### Aim of the task
What is needed is an exact repeat of the entries, with no pictures in it.

Saved entries:
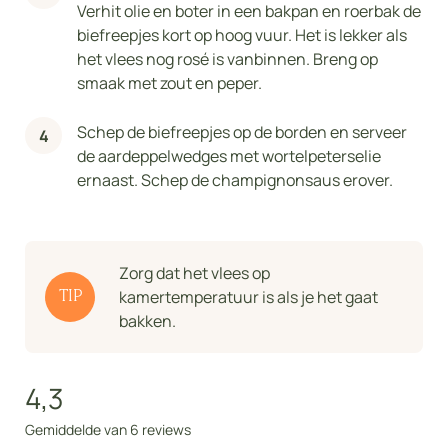
Verhit olie en boter in een bakpan en roerbak de
biefreepjes kort op hoog vuur. Het is lekker als
het vlees nog rosé is vanbinnen. Breng op
smaak met zout en peper.
Schep de biefreepjes op de borden en serveer
de aardeppelwedges met wortelpeterselie
ernaast. Schep de champignonsaus erover.
Zorg dat het vlees op
kamertemperatuur is als je het gaat
TIP
bakken.
4,3
Gemiddelde van 6 reviews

### Your solution
Verhit olie en boter in een bakpan en roerbak de
biefreepjes kort op hoog vuur. Het is lekker als
het vlees nog rosé is vanbinnen. Breng op
smaak met zout en peper.
Schep de biefreepjes op de borden en serveer
de aardeppelwedges met wortelpeterselie
ernaast. Schep de champignonsaus erover.
Zorg dat het vlees op
kamertemperatuur is als je het gaat
TIP
bakken.
4,3
Gemiddelde van 6 reviews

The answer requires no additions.